**Problem requirements:** Total the lines of the entries below that hold the string "ADOMPRETUR", then write only that total.

**Records for the task:**
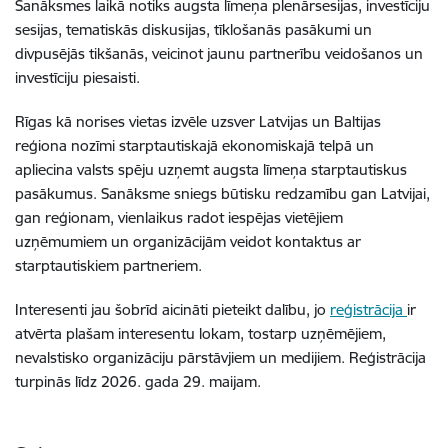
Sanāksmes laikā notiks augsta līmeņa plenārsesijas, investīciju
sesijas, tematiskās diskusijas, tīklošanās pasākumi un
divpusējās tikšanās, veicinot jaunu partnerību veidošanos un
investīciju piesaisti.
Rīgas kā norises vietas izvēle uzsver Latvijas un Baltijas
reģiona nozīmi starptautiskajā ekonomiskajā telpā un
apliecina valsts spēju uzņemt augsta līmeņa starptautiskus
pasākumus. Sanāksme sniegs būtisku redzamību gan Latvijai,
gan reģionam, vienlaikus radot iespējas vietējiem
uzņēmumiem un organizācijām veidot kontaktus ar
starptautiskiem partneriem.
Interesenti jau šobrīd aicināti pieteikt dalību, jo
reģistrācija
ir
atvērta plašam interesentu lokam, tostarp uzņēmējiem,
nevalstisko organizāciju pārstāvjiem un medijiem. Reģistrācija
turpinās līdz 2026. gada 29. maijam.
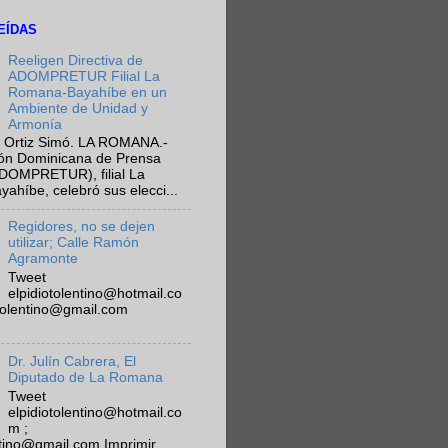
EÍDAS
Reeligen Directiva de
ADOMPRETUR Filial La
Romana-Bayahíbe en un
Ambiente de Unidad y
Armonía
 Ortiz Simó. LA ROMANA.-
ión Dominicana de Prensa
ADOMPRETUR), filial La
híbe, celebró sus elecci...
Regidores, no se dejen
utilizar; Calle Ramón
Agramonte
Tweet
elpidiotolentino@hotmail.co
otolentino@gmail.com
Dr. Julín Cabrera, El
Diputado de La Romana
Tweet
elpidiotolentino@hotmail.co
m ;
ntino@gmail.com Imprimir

**Written answer:** 2